What to work on
Every line of the material is to be repeated exactly as it stands.

Information provided
= Beginning of Section =

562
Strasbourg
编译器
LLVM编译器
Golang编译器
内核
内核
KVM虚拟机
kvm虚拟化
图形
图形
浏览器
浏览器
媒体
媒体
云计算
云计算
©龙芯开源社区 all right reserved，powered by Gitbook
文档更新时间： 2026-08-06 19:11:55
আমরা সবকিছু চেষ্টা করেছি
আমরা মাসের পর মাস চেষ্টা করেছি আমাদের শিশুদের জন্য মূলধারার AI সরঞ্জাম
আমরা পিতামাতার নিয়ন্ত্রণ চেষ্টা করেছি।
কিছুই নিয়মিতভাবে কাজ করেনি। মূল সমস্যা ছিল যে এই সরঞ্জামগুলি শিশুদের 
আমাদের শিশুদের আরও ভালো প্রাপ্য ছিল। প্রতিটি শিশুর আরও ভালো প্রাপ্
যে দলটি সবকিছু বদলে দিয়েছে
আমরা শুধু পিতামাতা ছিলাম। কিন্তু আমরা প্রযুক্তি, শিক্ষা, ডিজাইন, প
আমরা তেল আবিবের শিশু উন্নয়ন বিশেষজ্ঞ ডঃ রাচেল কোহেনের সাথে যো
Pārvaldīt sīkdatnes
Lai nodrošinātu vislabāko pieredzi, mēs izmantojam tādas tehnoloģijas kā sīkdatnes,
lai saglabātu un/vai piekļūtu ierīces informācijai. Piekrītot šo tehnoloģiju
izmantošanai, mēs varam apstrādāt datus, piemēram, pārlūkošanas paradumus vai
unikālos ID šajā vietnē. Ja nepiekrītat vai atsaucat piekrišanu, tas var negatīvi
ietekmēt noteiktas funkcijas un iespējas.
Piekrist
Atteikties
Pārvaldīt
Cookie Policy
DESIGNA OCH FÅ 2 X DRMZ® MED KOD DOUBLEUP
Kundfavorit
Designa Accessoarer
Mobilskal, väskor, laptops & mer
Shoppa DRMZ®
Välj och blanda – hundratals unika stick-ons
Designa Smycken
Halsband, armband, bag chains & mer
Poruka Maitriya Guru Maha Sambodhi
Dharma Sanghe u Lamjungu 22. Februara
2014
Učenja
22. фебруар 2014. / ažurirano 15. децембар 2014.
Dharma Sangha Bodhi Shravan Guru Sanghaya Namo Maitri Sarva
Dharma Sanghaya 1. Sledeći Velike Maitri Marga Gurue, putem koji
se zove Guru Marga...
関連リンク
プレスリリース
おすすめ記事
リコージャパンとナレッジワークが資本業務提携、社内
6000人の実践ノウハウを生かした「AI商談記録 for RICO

= End of Section =

Task result
562
Strasbourg
编译器
LLVM编译器
Golang编译器
内核
内核
KVM虚拟机
kvm虚拟化
图形
图形
浏览器
浏览器
媒体
媒体
云计算
云计算
©龙芯开源社区 all right reserved，powered by Gitbook
文档更新时间： 2026-08-06 19:11:55
আমরা সবকিছু চেষ্টা করেছি
আমরা মাসের পর মাস চেষ্টা করেছি আমাদের শিশুদের জন্য মূলধারার AI সরঞ্জাম
আমরা পিতামাতার নিয়ন্ত্রণ চেষ্টা করেছি।
কিছুই নিয়মিতভাবে কাজ করেনি। মূল সমস্যা ছিল যে এই সরঞ্জামগুলি শিশুদের 
আমাদের শিশুদের আরও ভালো প্রাপ্য ছিল। প্রতিটি শিশুর আরও ভালো প্রাপ্
যে দলটি সবকিছু বদলে দিয়েছে
আমরা শুধু পিতামাতা ছিলাম। কিন্তু আমরা প্রযুক্তি, শিক্ষা, ডিজাইন, প
আমরা তেল আবিবের শিশু উন্নয়ন বিশেষজ্ঞ ডঃ রাচেল কোহেনের সাথে যো
Pārvaldīt sīkdatnes
Lai nodrošinātu vislabāko pieredzi, mēs izmantojam tādas tehnoloģijas kā sīkdatnes,
lai saglabātu un/vai piekļūtu ierīces informācijai. Piekrītot šo tehnoloģiju
izmantošanai, mēs varam apstrādāt datus, piemēram, pārlūkošanas paradumus vai
unikālos ID šajā vietnē. Ja nepiekrītat vai atsaucat piekrišanu, tas var negatīvi
ietekmēt noteiktas funkcijas un iespējas.
Piekrist
Atteikties
Pārvaldīt
Cookie Policy
DESIGNA OCH FÅ 2 X DRMZ® MED KOD DOUBLEUP
Kundfavorit
Designa Accessoarer
Mobilskal, väskor, laptops & mer
Shoppa DRMZ®
Välj och blanda – hundratals unika stick-ons
Designa Smycken
Halsband, armband, bag chains & mer
Poruka Maitriya Guru Maha Sambodhi
Dharma Sanghe u Lamjungu 22. Februara
2014
Učenja
22. фебруар 2014. / ažurirano 15. децембар 2014.
Dharma Sangha Bodhi Shravan Guru Sanghaya Namo Maitri Sarva
Dharma Sanghaya 1. Sledeći Velike Maitri Marga Gurue, putem koji
se zove Guru Marga...
関連リンク
プレスリリース
おすすめ記事
リコージャパンとナレッジワークが資本業務提携、社内
6000人の実践ノウハウを生かした「AI商談記録 for RICO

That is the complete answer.